使用权重标准化排名分数

时间:2015-08-11 00:41:20

标签: python nlp nltk normalize cosine-similarity

我正在处理一个文档搜索问题,在这个问题中,给定一组文档和一个搜索查询,我想找到最接近查询的文档。我使用的模型基于scikit中的TfidfVectorizer。我通过使用4种不同类型的标记化器为所有文档创建了4个不同的tf_idf向量。每个标记器将字符串拆分为n-gram,其中n在1 ... 4范围内。

例如:

doc_1 = "Singularity is still a confusing phenomenon in physics"
doc_2 = "Quantum theory still wins over String theory"

因此model_1将使用1-gram标记器,model_2将使用2-gram标记器。

接下来针对给定的搜索查询,我使用这4个模型计算搜索词与所有其他文档之间的余弦相似度。

例如,搜索查询:量子物理学中的奇点。 搜索查询分解为n-gram,tf_idf值从相应的n-gram模型计算。

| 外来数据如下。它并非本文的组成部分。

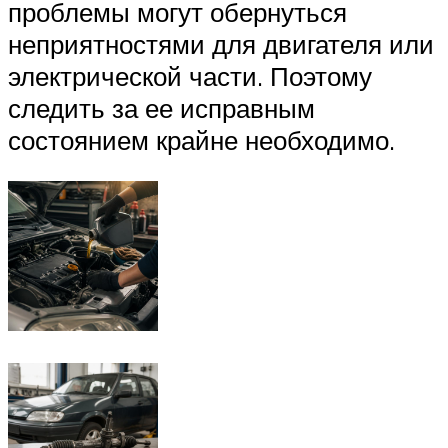
проблемы могут обернуться
неприятностями для двигателя или
электрической части. Поэтому
следить за ее исправным
состоянием крайне необходимо.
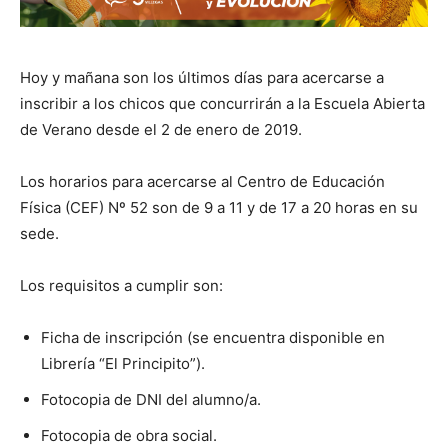
Hoy y mañana son los últimos días para acercarse a
inscribir a los chicos que concurrirán a la Escuela Abierta
de Verano desde el 2 de enero de 2019.
Los horarios para acercarse al Centro de Educación
Física (CEF) Nº 52 son de 9 a 11 y de 17 a 20 horas en su
sede.
Los requisitos a cumplir son:
Ficha de inscripción (se encuentra disponible en
Librería “El Principito”).
Fotocopia de DNI del alumno/a.
Fotocopia de obra social.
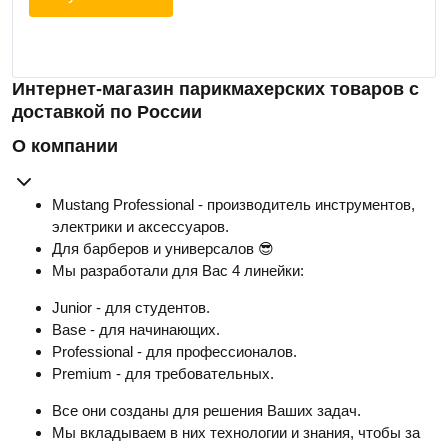
Интернет-магазин парикмахерских товаров с
доставкой по России
О компании
Mustang Professional - производитель инструментов,
электрики и аксессуаров.
Для барберов и универсалов 😎
Мы разработали для Вас 4 линейки:
Junior - для студентов.
Base - для начинающих.
Professional - для профессионалов.
Premium - для требовательных.
Все они созданы для решения Ваших задач.
Мы вкладываем в них технологии и знания, чтобы за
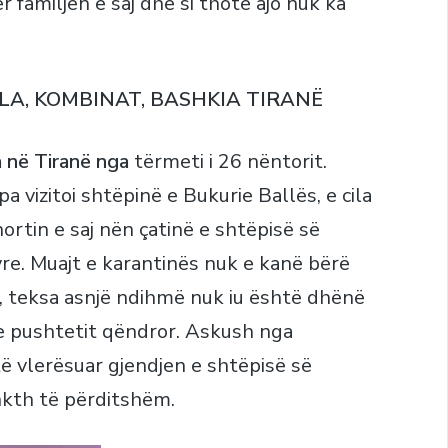
 familjen e saj dhe si thotë ajo nuk ka
LA, KOMBINAT, BASHKIA TIRANË
a në Tiranë nga
tërmeti i 26 nëntorit.
 vizitoi shtëpinë e Bukurie Ballës, e cila
rtin e saj nën çatinë e shtëpisë së
re. Muajt e karantinës nuk e kanë bërë
r, teksa asnjë ndihmë nuk iu është dhënë
 e pushtetit qëndror. Askush nga
të vlerësuar gjendjen e shtëpisë së
ankth të përditshëm.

因此,对于每个查询 - 文档对,我基于所使用的n-gram模型具有4个相似度值。 例如:

1-gram similarity = 0.4370303325246957
2-gram similarity = 0.36617374546988996
3-gram similarity = 0.29519246156322099
4-gram similarity = 0.2902998188509896

所有这些相似性得分在0到1的范围内归一化。现在我想计算聚合的归一化得分,使得对于任何查询 - 文档对,较高的n-gram相似性得到非常高的权重。基本上,ngram相似度越高,它对整体得分的影响越大。

有人可以建议一个解决方案吗?

1 个答案:

答案 0 :(得分:2)

有很多方法可以解决这些问题:

>>> onegram_sim = 0.43
>>> twogram_sim = 0.36
>>> threegram_sim = 0.29
>>> fourgram_sim = 0.29
# Sum(x) / len(list)
>>> all_sim = sum([onegram_sim, twogram_sim, threegram_sim, fourgram_sim]) / 4
>>> all_sim
0.3425
# Sum(x*x) / len(list)
>>> all_sim = sum(map(lambda x: x**2, [onegram_sim, twogram_sim, threegram_sim, fourgram_sim])) / 4
>>> all_sim
0.120675
# Product(x)
>>> from operator import mul
>>> onetofour_sim = [onegram_sim, twogram_sim, threegram_sim, fourgram_sim]
>>> reduce(mul, onetofour_sim, 1)
0.013018679999999998

最终,无论是什么让你获得更好的准确度得分都是最佳的解决方案。

超越你的问题:

要计算文档相似度,有一个长期运行的SemEval任务调用语义文本相似性 https://groups.google.com/forum/#!forum/sts-semeval

共同策略包括(并非详尽无遗):

  1. 使用带有相似性分数的带注释语料库对句子对,提取一些特征,训练回归量并输出相似度得分

  2. 使用某种向量空间语义(强烈建议阅读:http://www.jair.org/media/2934/live-2934-4846-jair.pdf)然后做一些向量相似性得分(看看How to calculate cosine similarity given 2 sentence strings? - Python

    我。矢量空间语义行话的一个子集将派上用场(有时称为单词嵌入),有时人们使用主题模型/神经网络/深度学习(其他相关的流行语)训练向量空间,请参阅http://u.cs.biu.ac.il/~yogo/cvsc2015.pdf

    II。您还可以使用更传统的词袋矢量并使用TF-IDF或任何其他“潜在”降维来压缩空间,然后使用一些矢量相似度函数来获得相似性

    III。创建一个奇特的矢量相似度函数(例如cosmul,参见https://radimrehurek.com/gensim/models/word2vec.html),然后调整函数并在不同的空间进行评估。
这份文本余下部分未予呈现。